--- Task ---
The answer must match the material word for word, with every line included.

=== Begin Enclosure ===

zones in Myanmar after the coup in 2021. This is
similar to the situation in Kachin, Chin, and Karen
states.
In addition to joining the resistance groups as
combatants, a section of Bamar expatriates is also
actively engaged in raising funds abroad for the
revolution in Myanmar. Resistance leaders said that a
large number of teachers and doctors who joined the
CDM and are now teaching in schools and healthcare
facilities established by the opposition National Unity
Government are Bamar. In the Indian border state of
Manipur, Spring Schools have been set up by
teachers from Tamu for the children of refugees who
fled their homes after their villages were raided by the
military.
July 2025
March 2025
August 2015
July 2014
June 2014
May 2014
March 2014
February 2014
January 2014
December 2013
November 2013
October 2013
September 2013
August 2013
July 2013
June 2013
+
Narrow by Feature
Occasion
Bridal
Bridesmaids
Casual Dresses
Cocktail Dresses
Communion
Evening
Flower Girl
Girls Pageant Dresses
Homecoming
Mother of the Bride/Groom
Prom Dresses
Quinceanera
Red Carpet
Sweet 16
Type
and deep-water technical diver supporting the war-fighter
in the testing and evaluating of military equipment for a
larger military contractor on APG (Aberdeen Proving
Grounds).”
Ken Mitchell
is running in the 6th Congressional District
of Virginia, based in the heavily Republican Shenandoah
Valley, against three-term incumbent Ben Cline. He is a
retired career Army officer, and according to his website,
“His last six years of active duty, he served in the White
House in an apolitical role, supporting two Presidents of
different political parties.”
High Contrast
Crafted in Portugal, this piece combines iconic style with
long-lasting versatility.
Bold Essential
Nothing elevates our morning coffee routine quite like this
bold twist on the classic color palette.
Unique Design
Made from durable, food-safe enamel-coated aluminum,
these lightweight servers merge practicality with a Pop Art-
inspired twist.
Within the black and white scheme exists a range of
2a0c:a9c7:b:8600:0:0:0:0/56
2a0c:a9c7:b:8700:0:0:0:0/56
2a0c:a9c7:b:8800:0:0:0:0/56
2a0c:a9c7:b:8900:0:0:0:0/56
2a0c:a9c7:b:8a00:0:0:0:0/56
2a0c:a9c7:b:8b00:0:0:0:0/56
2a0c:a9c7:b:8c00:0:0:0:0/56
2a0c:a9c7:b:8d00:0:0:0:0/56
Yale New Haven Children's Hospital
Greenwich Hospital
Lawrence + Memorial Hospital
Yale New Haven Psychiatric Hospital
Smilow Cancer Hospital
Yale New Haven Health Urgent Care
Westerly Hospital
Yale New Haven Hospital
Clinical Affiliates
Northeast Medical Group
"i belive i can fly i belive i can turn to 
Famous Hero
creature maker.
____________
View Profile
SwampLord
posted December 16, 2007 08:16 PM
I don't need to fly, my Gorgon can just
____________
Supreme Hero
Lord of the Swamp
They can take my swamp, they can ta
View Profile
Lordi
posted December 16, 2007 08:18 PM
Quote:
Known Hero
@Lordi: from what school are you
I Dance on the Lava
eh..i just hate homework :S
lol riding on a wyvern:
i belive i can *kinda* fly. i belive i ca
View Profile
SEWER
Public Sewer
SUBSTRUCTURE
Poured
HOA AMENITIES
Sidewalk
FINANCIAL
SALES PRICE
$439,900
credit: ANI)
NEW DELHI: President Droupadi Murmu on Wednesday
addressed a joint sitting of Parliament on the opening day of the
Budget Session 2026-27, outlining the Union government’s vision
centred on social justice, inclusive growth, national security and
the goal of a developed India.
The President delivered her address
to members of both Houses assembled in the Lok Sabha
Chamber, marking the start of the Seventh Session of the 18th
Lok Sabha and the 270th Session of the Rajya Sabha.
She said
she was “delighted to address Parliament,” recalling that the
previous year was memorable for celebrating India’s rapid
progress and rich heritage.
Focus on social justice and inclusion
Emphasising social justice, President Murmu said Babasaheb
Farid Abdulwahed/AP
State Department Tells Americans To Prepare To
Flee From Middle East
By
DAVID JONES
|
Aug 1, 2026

=== End Enclosure ===

--- Result ---
zones in Myanmar after the coup in 2021. This is
similar to the situation in Kachin, Chin, and Karen
states.
In addition to joining the resistance groups as
combatants, a section of Bamar expatriates is also
actively engaged in raising funds abroad for the
revolution in Myanmar. Resistance leaders said that a
large number of teachers and doctors who joined the
CDM and are now teaching in schools and healthcare
facilities established by the opposition National Unity
Government are Bamar. In the Indian border state of
Manipur, Spring Schools have been set up by
teachers from Tamu for the children of refugees who
fled their homes after their villages were raided by the
military.
July 2025
March 2025
August 2015
July 2014
June 2014
May 2014
March 2014
February 2014
January 2014
December 2013
November 2013
October 2013
September 2013
August 2013
July 2013
June 2013
+
Narrow by Feature
Occasion
Bridal
Bridesmaids
Casual Dresses
Cocktail Dresses
Communion
Evening
Flower Girl
Girls Pageant Dresses
Homecoming
Mother of the Bride/Groom
Prom Dresses
Quinceanera
Red Carpet
Sweet 16
Type
and deep-water technical diver supporting the war-fighter
in the testing and evaluating of military equipment for a
larger military contractor on APG (Aberdeen Proving
Grounds).”
Ken Mitchell
is running in the 6th Congressional District
of Virginia, based in the heavily Republican Shenandoah
Valley, against three-term incumbent Ben Cline. He is a
retired career Army officer, and according to his website,
“His last six years of active duty, he served in the White
House in an apolitical role, supporting two Presidents of
different political parties.”
High Contrast
Crafted in Portugal, this piece combines iconic style with
long-lasting versatility.
Bold Essential
Nothing elevates our morning coffee routine quite like this
bold twist on the classic color palette.
Unique Design
Made from durable, food-safe enamel-coated aluminum,
these lightweight servers merge practicality with a Pop Art-
inspired twist.
Within the black and white scheme exists a range of
2a0c:a9c7:b:8600:0:0:0:0/56
2a0c:a9c7:b:8700:0:0:0:0/56
2a0c:a9c7:b:8800:0:0:0:0/56
2a0c:a9c7:b:8900:0:0:0:0/56
2a0c:a9c7:b:8a00:0:0:0:0/56
2a0c:a9c7:b:8b00:0:0:0:0/56
2a0c:a9c7:b:8c00:0:0:0:0/56
2a0c:a9c7:b:8d00:0:0:0:0/56
Yale New Haven Children's Hospital
Greenwich Hospital
Lawrence + Memorial Hospital
Yale New Haven Psychiatric Hospital
Smilow Cancer Hospital
Yale New Haven Health Urgent Care
Westerly Hospital
Yale New Haven Hospital
Clinical Affiliates
Northeast Medical Group
"i belive i can fly i belive i can turn to 
Famous Hero
creature maker.
____________
View Profile
SwampLord
posted December 16, 2007 08:16 PM
I don't need to fly, my Gorgon can just
____________
Supreme Hero
Lord of the Swamp
They can take my swamp, they can ta
View Profile
Lordi
posted December 16, 2007 08:18 PM
Quote:
Known Hero
@Lordi: from what school are you
I Dance on the Lava
eh..i just hate homework :S
lol riding on a wyvern:
i belive i can *kinda* fly. i belive i ca
View Profile
SEWER
Public Sewer
SUBSTRUCTURE
Poured
HOA AMENITIES
Sidewalk
FINANCIAL
SALES PRICE
$439,900
credit: ANI)
NEW DELHI: President Droupadi Murmu on Wednesday
addressed a joint sitting of Parliament on the opening day of the
Budget Session 2026-27, outlining the Union government’s vision
centred on social justice, inclusive growth, national security and
the goal of a developed India.
The President delivered her address
to members of both Houses assembled in the Lok Sabha
Chamber, marking the start of the Seventh Session of the 18th
Lok Sabha and the 270th Session of the Rajya Sabha.
She said
she was “delighted to address Parliament,” recalling that the
previous year was memorable for celebrating India’s rapid
progress and rich heritage.
Focus on social justice and inclusion
Emphasising social justice, President Murmu said Babasaheb
Farid Abdulwahed/AP
State Department Tells Americans To Prepare To
Flee From Middle East
By
DAVID JONES
|
Aug 1, 2026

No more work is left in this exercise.